- Location: Municipal District of Greenview No. 16, Alberta
- Coordinates: 54°21′50″N 116°56′09″W﻿ / ﻿54.36389°N 116.93583°W
- Basin countries: Canada
- Max. length: 4 km (2.5 mi)
- Max. width: 4.4 km (2.7 mi)
- Surface area: 5.59 km^{2} (2.16 sq mi)
- Average depth: 5.1 m (17 ft)
- Max. depth: 8.3 m (27 ft)
- Surface elevation: 835 m (2,740 ft)
- References: Smoke Lake

= Smoke Lake (Alberta) =

Lake in Alberta, Canada

Smoke Lake is a lake in northwest Alberta within the Municipal District of Greenview No. 16. It is located southwest of Fox Creek, approximately 9 km from Highway 43.

== Provincial recreation area ==
The Smoke Lake Provincial Recreation Area is located on the northeast shore of Smoke Lake.

=== Camping ===

Operated by the Town of Fox Creek, the recreation area includes a campground featuring 47 campsites and a day use site.
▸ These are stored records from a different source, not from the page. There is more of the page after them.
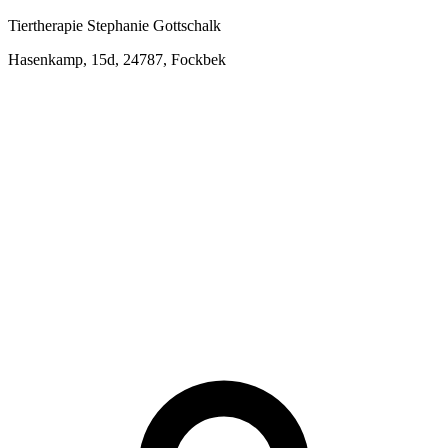
Tiertherapie Stephanie Gottschalk
Hasenkamp, 15d, 24787, Fockbek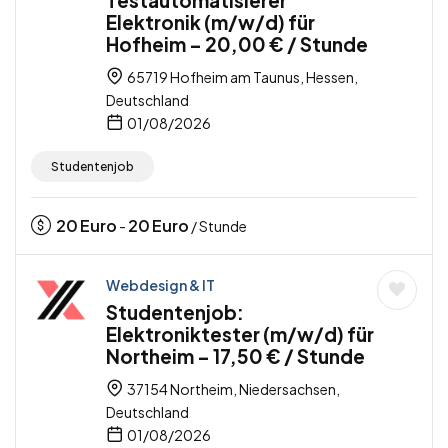
Testautomatisierer
Elektronik (m/w/d) für
Hofheim – 20,00 € / Stunde
65719 Hofheim am Taunus, Hessen,
Deutschland
01/08/2026
Studentenjob
20
Euro
20
Euro
-
/ Stunde
Webdesign & IT
Studentenjob:
Elektroniktester (m/w/d) für
Northeim – 17,50 € / Stunde
37154 Northeim, Niedersachsen,
Deutschland
01/08/2026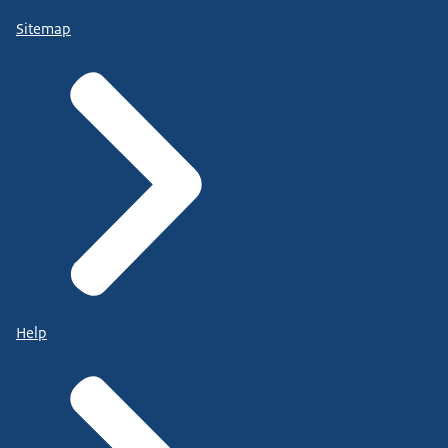
Sitemap
Help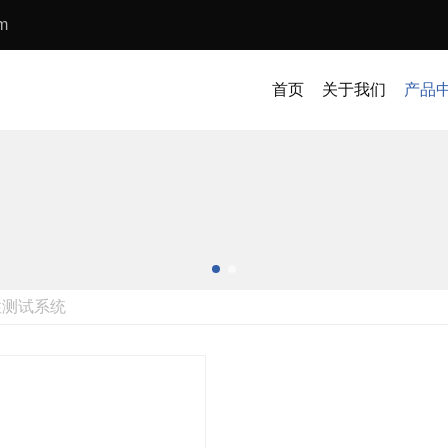
m
首
页
关于我们
产品
性测试系统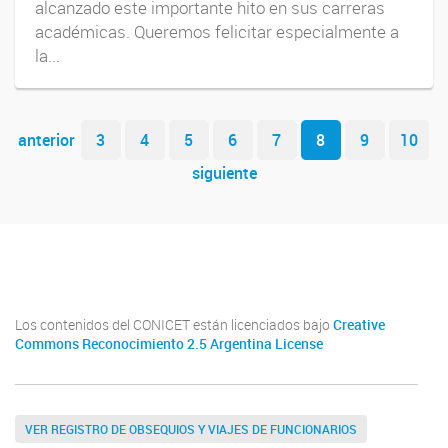
alcanzado este importante hito en sus carreras
académicas. Queremos felicitar especialmente a
la...
Navegador de artículos
anterior
3
4
5
6
7
8
9
10
siguiente
Youtube
Twitter
Instagram
Los contenidos del CONICET están licenciados bajo
Creative
Commons Reconocimiento 2.5 Argentina License
VER REGISTRO DE OBSEQUIOS Y VIAJES DE FUNCIONARIOS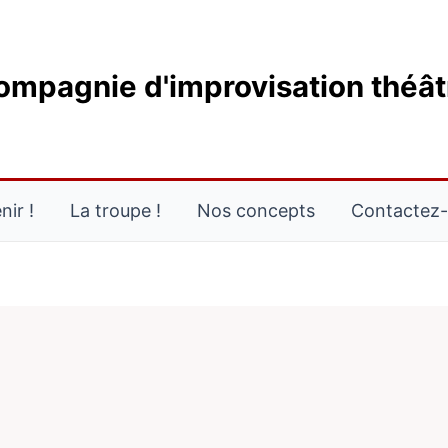
compagnie d'improvisation théât
ir !
La troupe !
Nos concepts
Contactez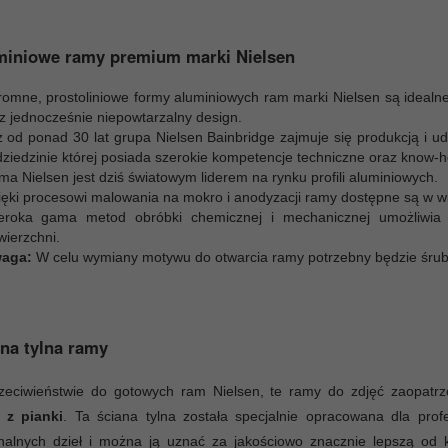
miniowe ramy premium marki Nielsen
romne, prostoliniowe formy aluminiowych ram marki Nielsen są idealne
cz jednocześnie niepowtarzalny design.
ż od ponad 30 lat grupa Nielsen Bainbridge zajmuje się produkcją i 
dziedzinie której posiada szerokie kompetencje techniczne oraz know-h
ma Nielsen jest dziś światowym liderem na rynku profili aluminiowych.
ięki procesowi malowania na mokro i anodyzacji ramy dostępne są w wi
eroka gama metod obróbki chemicznej i mechanicznej umożliwia uz
wierzchni.
aga:
W celu wymiany motywu do otwarcia ramy potrzebny będzie śrub
na tylna ramy
zeciwieństwie do gotowych ram Nielsen, te ramy do zdjęć zaopat
e z pianki
. Ta ściana tylna została specjalnie opracowana dla prof
inalnych dzieł i można ją uznać za jakościowo znacznie lepszą od 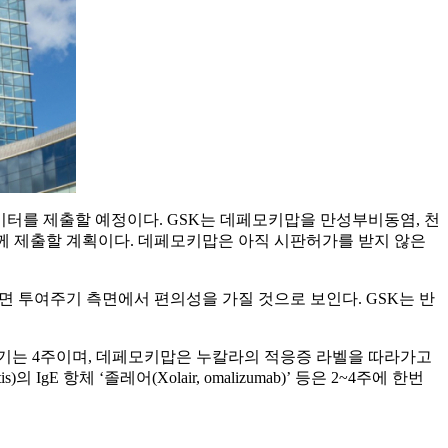
이터를 제출할 예정이다. GSK는 데페모키맙을 만성부비동염, 천
 함께 제출할 계획이다. 데페모키맙은 아직 시판허가를 받지 않은
면 투여주기 측면에서 편의성을 가질 것으로 보인다. GSK는 반
)’의 투여주기는 4주이며, 데페모키맙은 누칼라의 적응증 라벨을 따라가고
 IgE 항체 ‘졸레어(Xolair, omalizumab)’ 등은 2~4주에 한번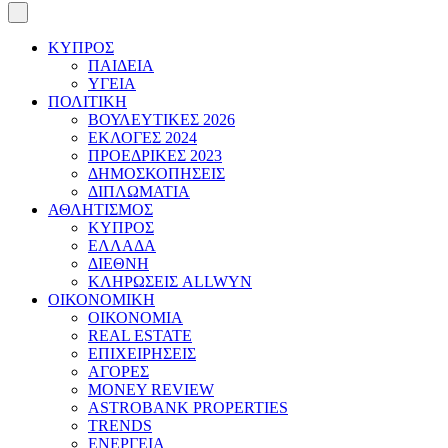
ΚΥΠΡΟΣ
ΠΑΙΔΕΙΑ
ΥΓΕΙΑ
ΠΟΛΙΤΙΚΗ
ΒΟΥΛΕΥΤΙΚΕΣ 2026
ΕΚΛΟΓΕΣ 2024
ΠΡΟΕΔΡΙΚΕΣ 2023
ΔΗΜΟΣΚΟΠΗΣΕΙΣ
ΔΙΠΛΩΜΑΤΙΑ
ΑΘΛΗΤΙΣΜΟΣ
ΚΥΠΡΟΣ
ΕΛΛΑΔΑ
ΔΙΕΘΝΗ
ΚΛΗΡΩΣΕΙΣ ALLWYN
ΟΙΚΟΝΟΜΙΚΗ
ΟΙΚΟΝΟΜΙΑ
REAL ESTATE
ΕΠΙΧΕΙΡΗΣΕΙΣ
ΑΓΟΡΕΣ
MONEY REVIEW
ASTROBANK PROPERTIES
TRENDS
ΕΝΕΡΓΕΙΑ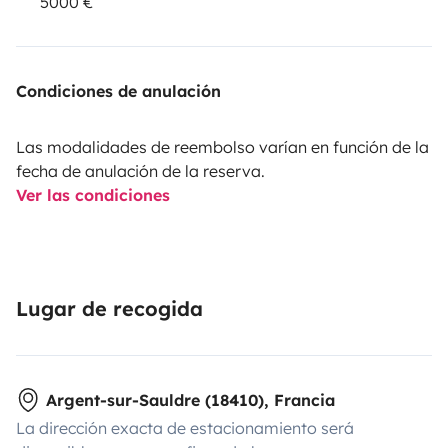
5000 €
Condiciones de anulación
Las modalidades de reembolso varían en función de la
fecha de anulación de la reserva.
Ver las condiciones
Lugar de recogida
Argent-sur-Sauldre (18410), Francia
La dirección exacta de estacionamiento será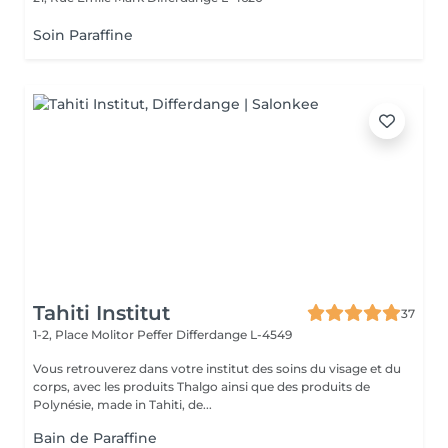
Soin Paraffine
Tahiti Institut
37
1-2, Place Molitor Peffer
Differdange L-4549
Vous retrouverez dans votre institut des soins du visage et du
corps, avec les produits Thalgo ainsi que des produits de
Polynésie, made in Tahiti, de...
Bain de Paraffine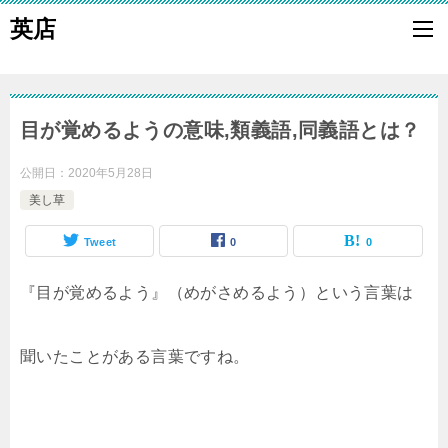
英店
目が覚めるようの意味,類義語,同義語とは？
公開日：
2020年5月28日
美し草
Tweet
0
0
『目が覚めるよう』（めがさめるよう）という言葉は
聞いたことがある言葉ですね。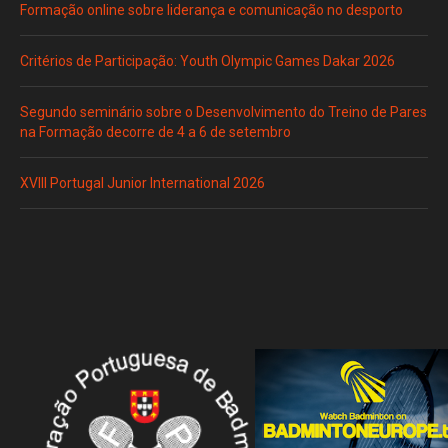
Formação online sobre liderança e comunicação no desporto
Critérios de Participação: Youth Olympic Games Dakar 2026
Segundo seminário sobre o Desenvolvimento do Treino de Pares
na Formação decorre de 4 a 6 de setembro
XVIII Portugal Junior International 2026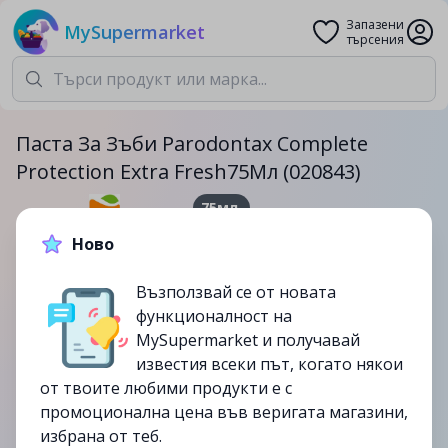
Запазени
MySupermarket
търсения
Паста За Зъби Parodontax Complete
Protection Extra Fresh75Мл (020843)
75мл.
10.99лв.
14.59лв.
Ново
Възползвай се от новата
-25%
функционалност на
до
12/10
MySupermarket и получавай
изтекла
известия всеки път, когато някои
от твоите любими продукти е с
промоционална цена във веригата магазини,
избрана от теб.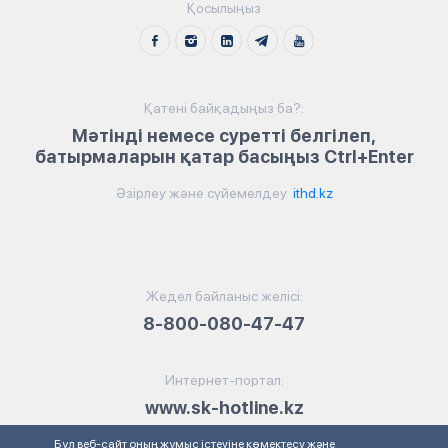
Қосылыңыз
Қатені байқадыңыз ба?:
Мәтінді немесе суретті белгілеп,
батырмаларын қатар басыңыз Ctrl+Enter
Әзірлеу және сүйемелдеу
ithd.kz
Жедел байланыс желісі:
8-800-080-47-47
Интернет-портал:
www.sk-hotline.kz
Бұл веб-сайт оның жұмыс істеуіне көмектесу және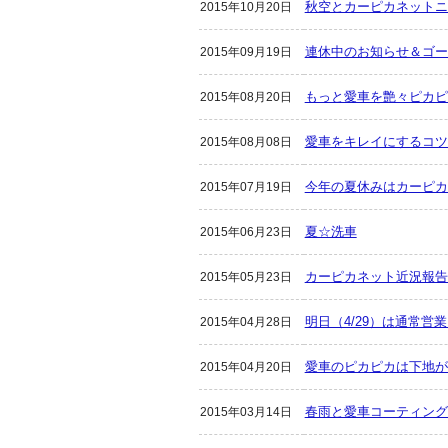
秋空とカーピカネットニ
2015年10月20日
連休中のお知らせ＆ゴー
2015年09月19日
もっと愛車を艶々ピカピ
2015年08月20日
愛車をキレイにするコツ
2015年08月08日
今年の夏休みはカーピカ
2015年07月19日
夏☆洗車
2015年06月23日
カーピカネット近況報告
2015年05月23日
明日（4/29）は通常営
2015年04月28日
愛車のピカピカは下地が
2015年04月20日
春雨と愛車コーティング
2015年03月14日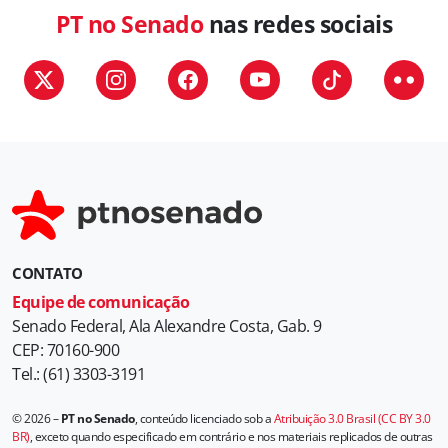
PT no Senado
nas redes sociais
CONTATO
Equipe de comunicação
Senado Federal, Ala Alexandre Costa, Gab. 9
CEP: 70160-900
Tel.: (61) 3303-3191
© 2026 –
PT no Senado
, conteúdo licenciado sob a
Atribuição 3.0 Brasil (CC BY 3.0
BR)
, exceto quando especificado em contrário e nos materiais replicados de outras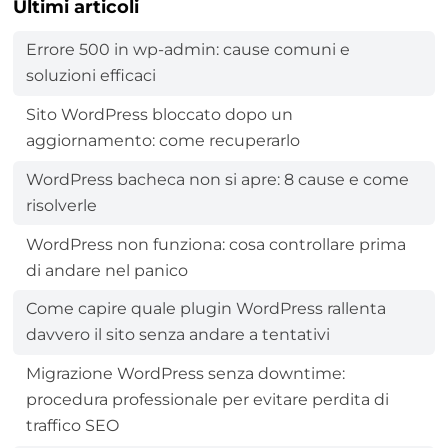
Ultimi articoli
Errore 500 in wp-admin: cause comuni e
soluzioni efficaci
Sito WordPress bloccato dopo un
aggiornamento: come recuperarlo
WordPress bacheca non si apre: 8 cause e come
risolverle
WordPress non funziona: cosa controllare prima
di andare nel panico
Come capire quale plugin WordPress rallenta
davvero il sito senza andare a tentativi
Migrazione WordPress senza downtime:
procedura professionale per evitare perdita di
traffico SEO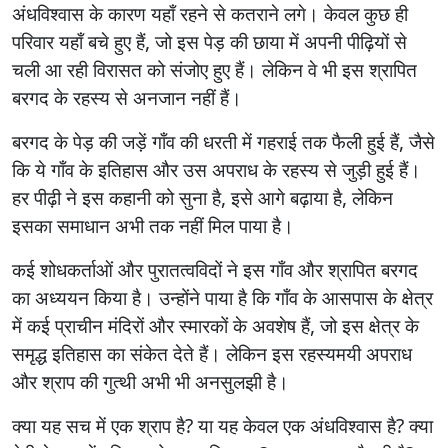
अंधविश्वास के कारण यहाँ रहने से कतराने लगे। केवल कुछ ही
परिवार यहाँ बचे हुए हैं, जो इस पेड़ की छाया में अपनी पीढ़ियों से
चली आ रही विरासत को संजोए हुए हैं। लेकिन वे भी इस श्रापित
बरगद के रहस्य से अनजान नहीं हैं।
बरगद के पेड़ की जड़ें गाँव की धरती में गहराई तक फैली हुई हैं, जैसे
कि ये गाँव के इतिहास और उस अपराध के रहस्य से जुड़ी हुई हैं।
हर पीढ़ी ने इस कहानी को सुना है, इसे आगे बढ़ाया है, लेकिन
इसका समाधान अभी तक नहीं मिल पाया है।
कई शोधकर्ताओं और पुरातत्वविदों ने इस गाँव और श्रापित बरगद
का अध्ययन किया है। उन्होंने पाया है कि गाँव के आसपास के क्षेत्र
में कई प्राचीन मंदिरों और स्मारकों के अवशेष हैं, जो इस क्षेत्र के
समृद्ध इतिहास का संकेत देते हैं। लेकिन इस रहस्यमयी अपराध
और श्राप की गुत्थी अभी भी अनसुलझी है।
क्या यह सच में एक श्राप है? या यह केवल एक अंधविश्वास है? क्या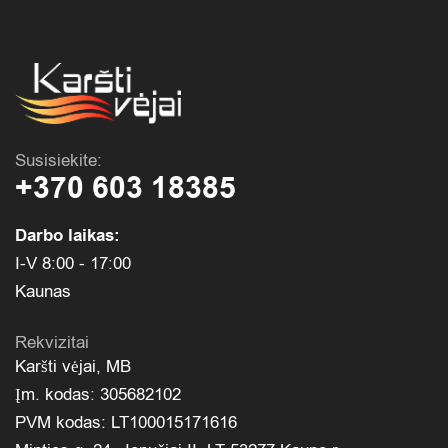
Susisiekite:
+370 603 18385
Darbo laikas:
I-V 8:00 - 17:00
Kaunas
Rekvizitai
Karšti vėjai, MB
Įm. kodas: 305682102
PVM kodas: LT100015171616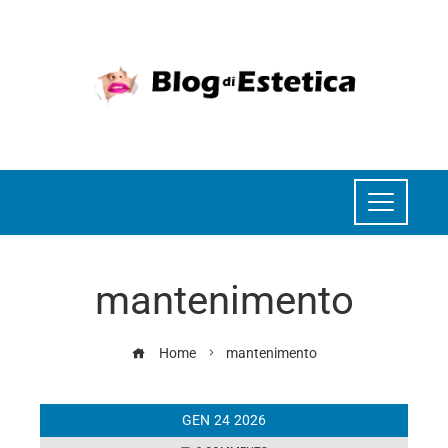
mantenimento
Home
mantenimento
GEN
24
2026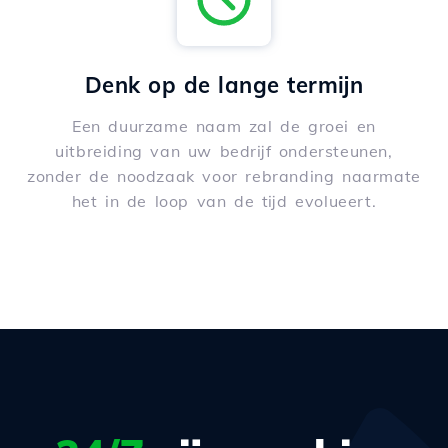
Denk op de lange termijn
Een duurzame naam zal de groei en
uitbreiding van uw bedrijf ondersteunen,
zonder de noodzaak voor rebranding naarmate
het in de loop van de tijd evolueert.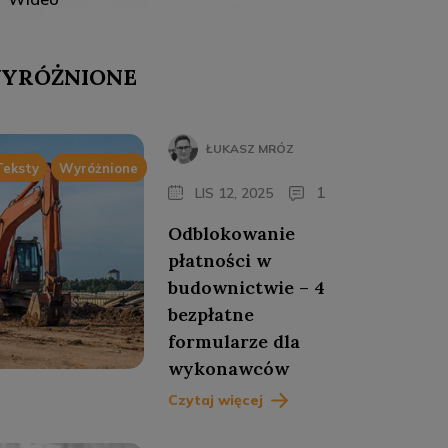
YRÓŻNIONE
ŁUKASZ MRÓZ
Teksty
Wyróżnione
1
LIS 12, 2025
Odblokowanie
płatności w
budownictwie – 4
bezpłatne
formularze dla
wykonawców
Czytaj więcej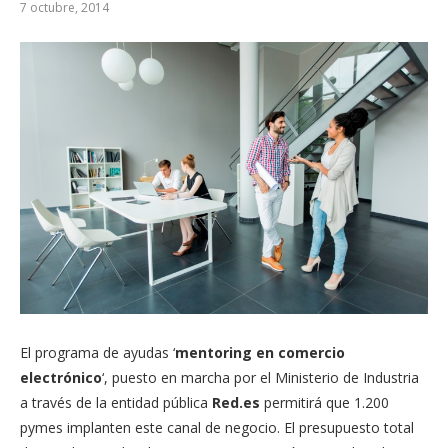
7 octubre, 2014
El programa de ayudas ‘
mentoring en comercio
electrónico
‘, puesto en marcha por el Ministerio de Industria
a través de la entidad pública
Red.es
permitirá que 1.200
pymes implanten este canal de negocio. El presupuesto total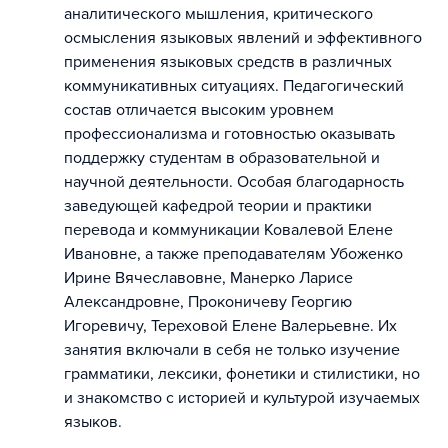
аналитического мышления, критического
осмысления языковых явлений и эффективного
применения языковых средств в различных
коммуникативных ситуациях. Педагогический
состав отличается высоким уровнем
профессионализма и готовностью оказывать
поддержку студентам в образовательной и
научной деятельности. Особая благодарность
заведующей кафедрой теории и практики
перевода и коммуникации Ковалевой Елене
Ивановне, а также преподавателям Убоженко
Ирине Вячеславовне, Манерко Ларисе
Александровне, Проконичеву Георгию
Игоревичу, Тереховой Елене Валерьевне. Их
занятия включали в себя не только изучение
грамматики, лексики, фонетики и стилистики, но
и знакомство с историей и культурой изучаемых
языков.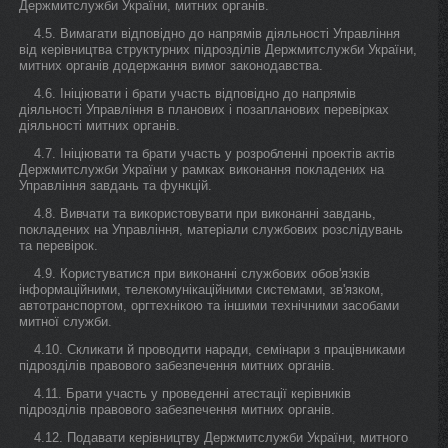
Держмитслужби України, митних органів.
4.5. Вимагати відповідно до напрямів діяльності Управління
від керівництва структурних підрозділів Держмитслужби України,
митних органів додержання вимог законодавства.
4.6. Ініціювати і брати участь відповідно до напрямів
діяльності Управління в планових і позапланових перевірках
діяльності митних органів.
4.7. Ініціювати та брати участь у розробленні проектів актів
Держмитслужби України у рамках виконання покладених на
Управління завдань та функцій.
4.8. Вивчати та використовувати при виконанні завдань,
покладених на Управління, матеріали службових розслідувань
та перевірок.
4.9. Користуватися при виконанні службових обов'язків
інформаційними, телекомунікаційними системами, зв'язком,
автотранспортом, оргтехнікою та іншими технічними засобами
митної служби.
4.10. Скликати й проводити наради, семінари з працівниками
підрозділів правового забезпечення митних органів.
4.11. Брати участь у проведенні атестації керівників
підрозділів правового забезпечення митних органів.
4.12. Подавати керівництву Держмитслужби України, митного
Camping season begins on May 24 and ends on October 1.

=== Recreation ===

Other recreational activities include canoeing/kayaking, cross-country skiing, fishing, ice fishing, power boating, snowmobiling (off-site), swimming, and water-skiing.

== Fish species ==
Fish species in Smoke Lake include burbot, Iowa darter, lake whitefish, longnose sucker, northern pike, spottail shiner, trout-perch, tullibee (cisco), walleye, white sucker, and yellow perch.